2. Figure out how to leverage past expertise while also creating forums for present struggles. Older constituents bring with them a rich history of skilllsets worth leveraging. At the same time, they may be struggling because they've discovered "I have everything and still have nothing." One of the greatest church planters I ever knew began a church in a retirement community. The church thrived because, after all the golf, golf carts, pool halls, and community activities...there was still a God-shaped hole that needed filling.

3. Bridge demographic divides. Many future mission trips may have multiple generations in them. That's a good thing (particularly as it applies to church planting). But it also requires some groundrules for engagement. Think through those rules as they might apply to your church culture, mission, and what you import.

Mission Agencies
1. Funding. Get ready for major impact. The good news is that (at least with Christians) the upside may be greater than ever before. As the committed are being separated from the marginal, so too are the desires for investing in that which carries real impact.

2. Sending. You need a plan to utilize older Christians God is sending out on mission. Stat. And you need to prepare younger missionaries for navigating church planting that is multi-generational. Given most of the church planting models over the last thirty years, this will be a "new" way of thinking. Be savvy about how you prepare them for it and think in terms of psychographics, not demographics, to navigate it in a nuanced way.

3. Missiologically. We need to move away from an ecclesiology and missiological church planting strategy that celebrates or banks on youth culture/demographic planting. Simultaneously, we need to move away from the idea of the "traditional." Instead, we need a missiology that moves older gens to creative experimentation and younger gens to not rely so much on "cool" as an instrument for missiological impact.

___________

4 Zeihan, Peter. The End of the World is Just the Beginning (p. 202). HarperCollins. Kindle Edition.

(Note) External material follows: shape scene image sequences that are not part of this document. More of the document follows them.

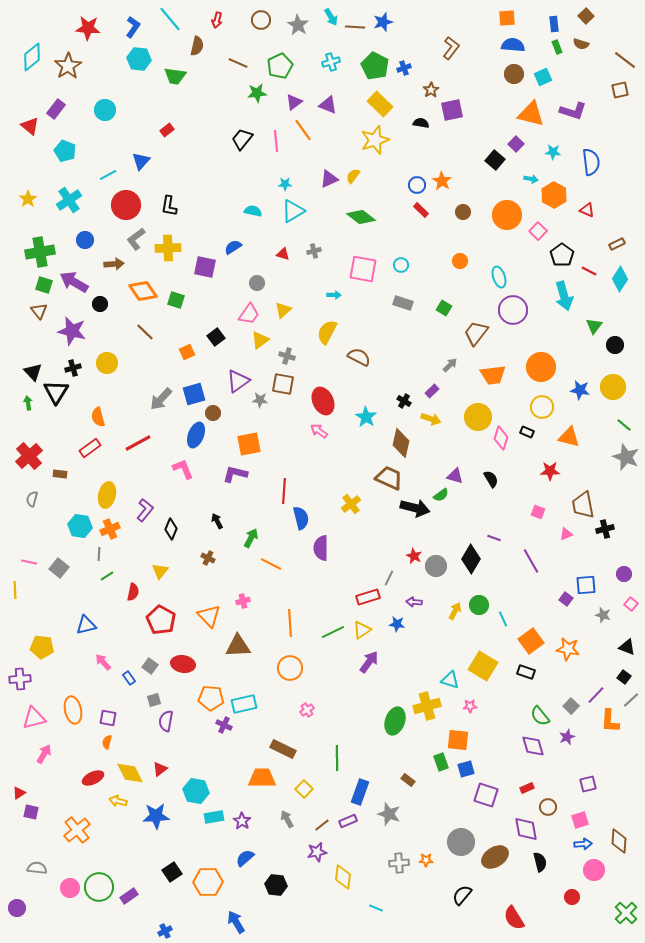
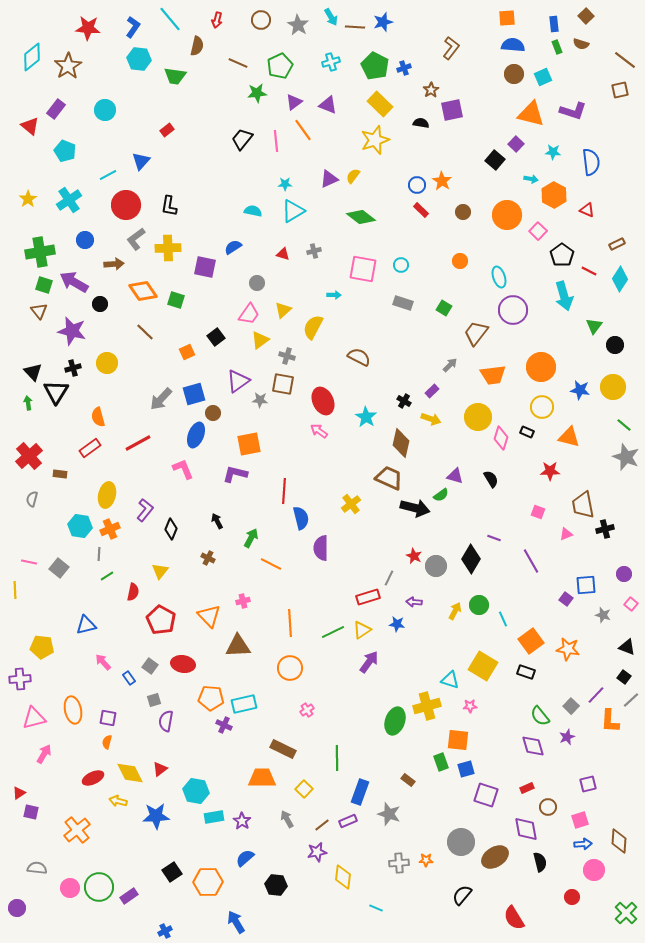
yellow semicircle at (327, 332): moved 14 px left, 5 px up
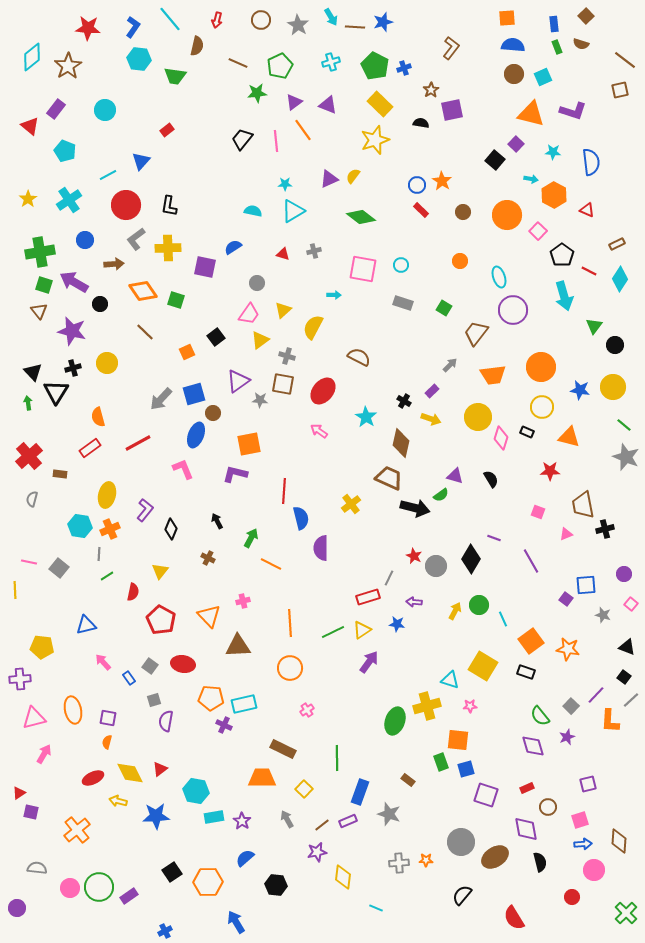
red ellipse at (323, 401): moved 10 px up; rotated 64 degrees clockwise
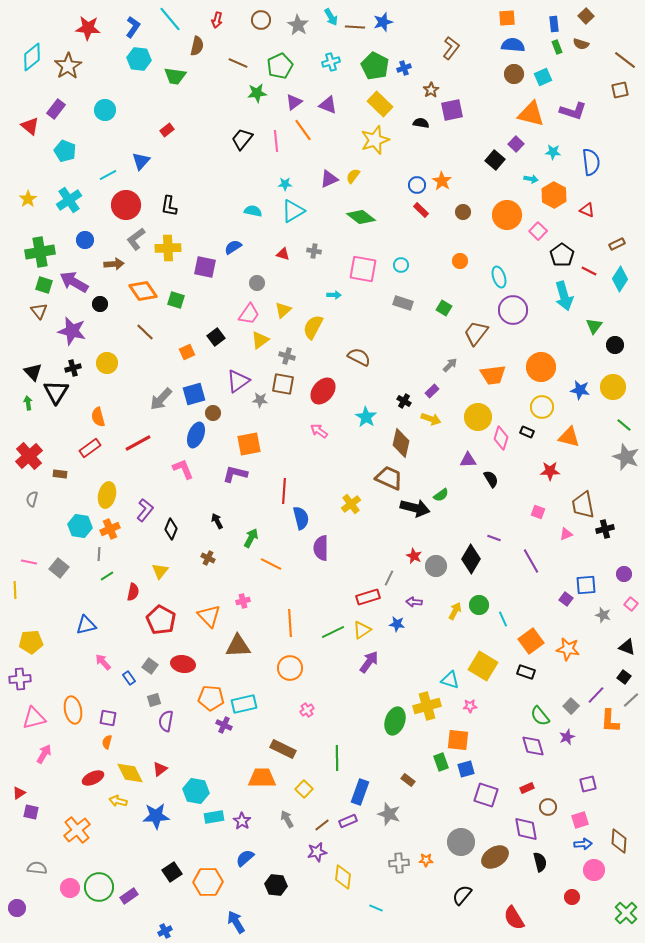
gray cross at (314, 251): rotated 24 degrees clockwise
purple triangle at (455, 476): moved 13 px right, 16 px up; rotated 18 degrees counterclockwise
yellow pentagon at (42, 647): moved 11 px left, 5 px up; rotated 10 degrees counterclockwise
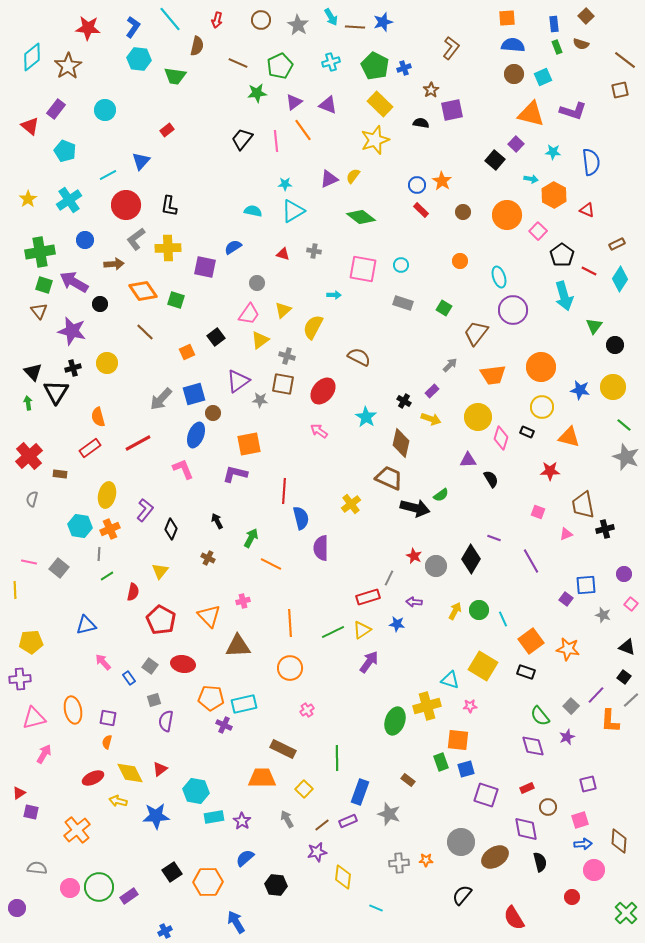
green circle at (479, 605): moved 5 px down
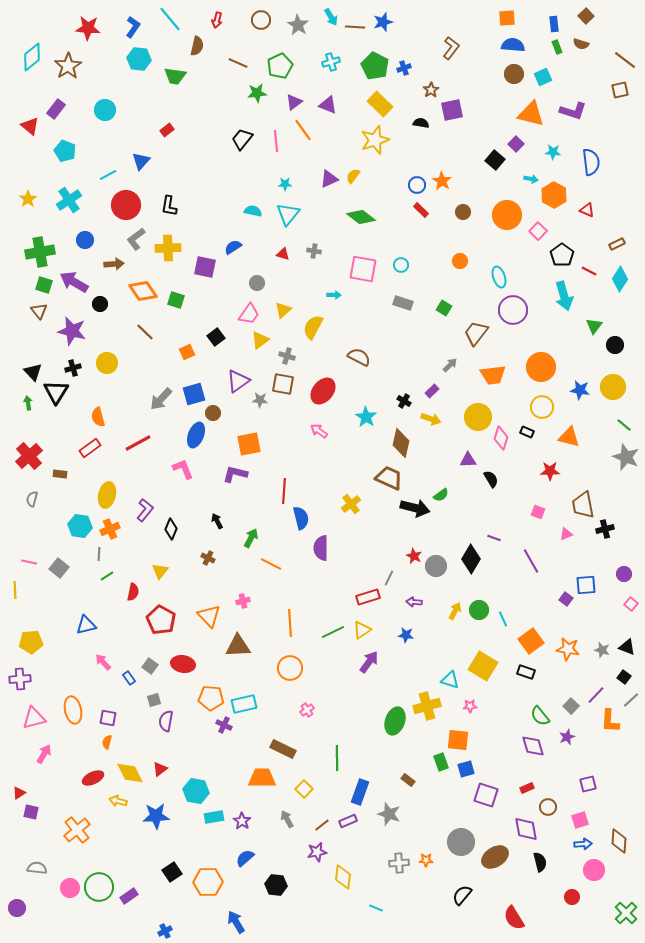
cyan triangle at (293, 211): moved 5 px left, 3 px down; rotated 20 degrees counterclockwise
gray star at (603, 615): moved 1 px left, 35 px down
blue star at (397, 624): moved 9 px right, 11 px down
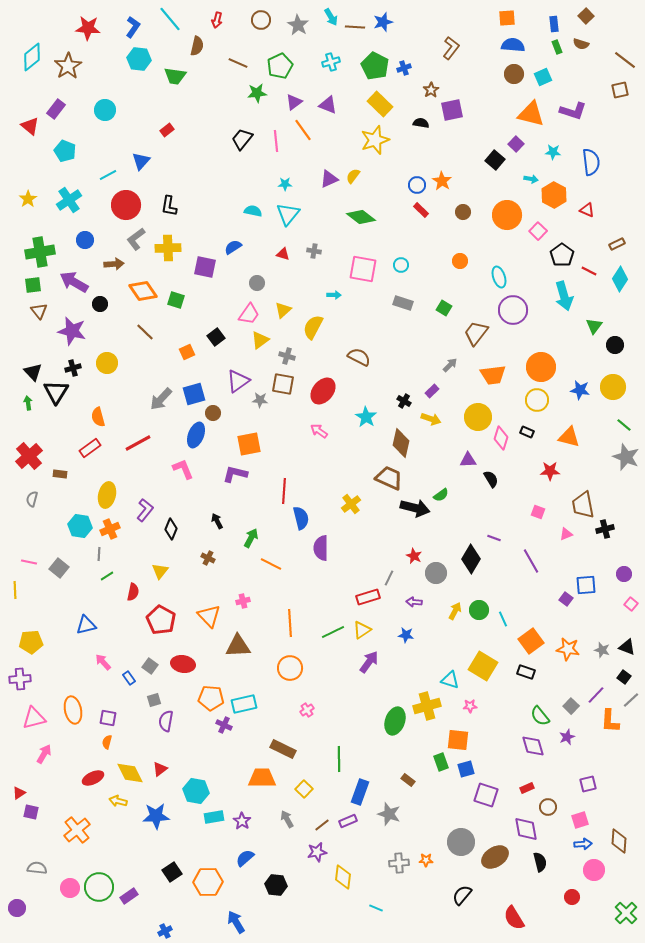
green square at (44, 285): moved 11 px left; rotated 24 degrees counterclockwise
yellow circle at (542, 407): moved 5 px left, 7 px up
gray circle at (436, 566): moved 7 px down
green line at (337, 758): moved 2 px right, 1 px down
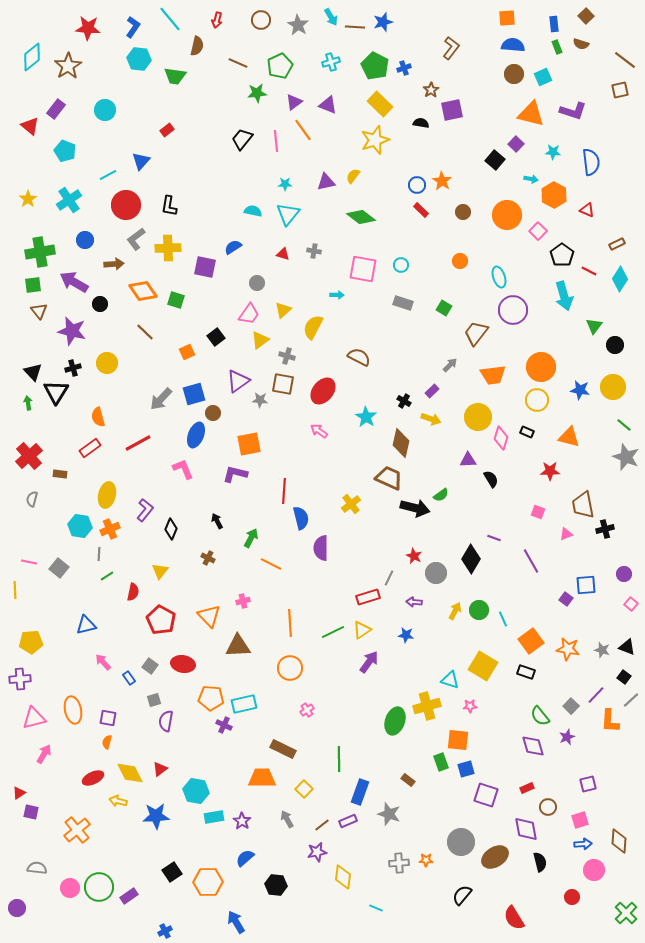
purple triangle at (329, 179): moved 3 px left, 3 px down; rotated 12 degrees clockwise
cyan arrow at (334, 295): moved 3 px right
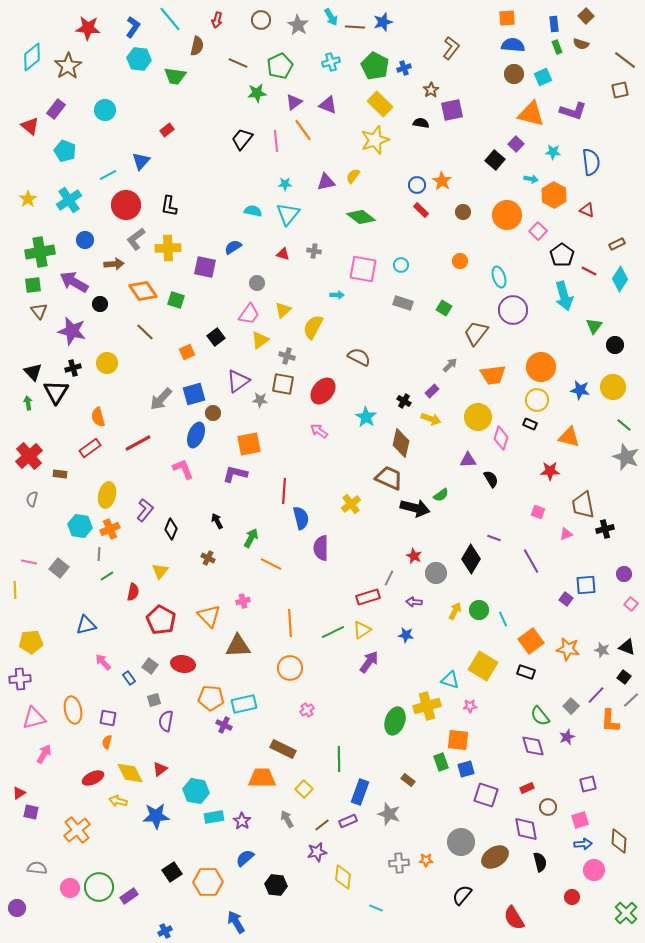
black rectangle at (527, 432): moved 3 px right, 8 px up
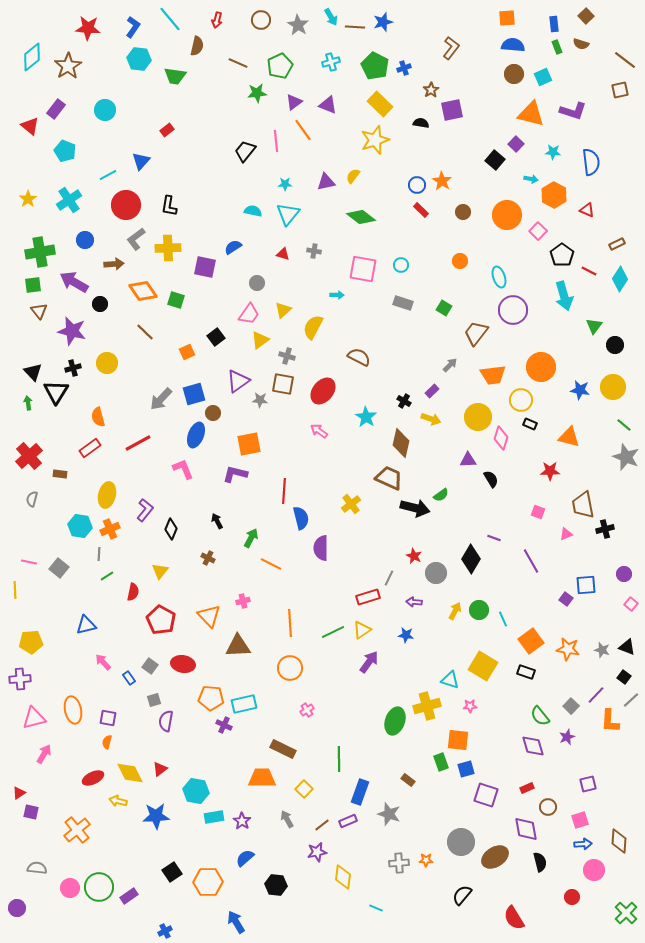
black trapezoid at (242, 139): moved 3 px right, 12 px down
yellow circle at (537, 400): moved 16 px left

3 Zeihan, Peter. The End of the World is Just the Beginning (p. 201). HarperCollins. Kindle Edition. 

2 Guillen, Mauro F.. 2030: How Today's Biggest Trends Will Collide and Reshape the Future of Everything (p. 12). St. Martin's Publishing Group. Kindle Edition. 

1 Guillen, Mauro F.. 2030: How Today's Biggest Trends Will Collide and Reshape the Future of Everything (p. 20). St. Martin's Publishing Group. Kindle Edition.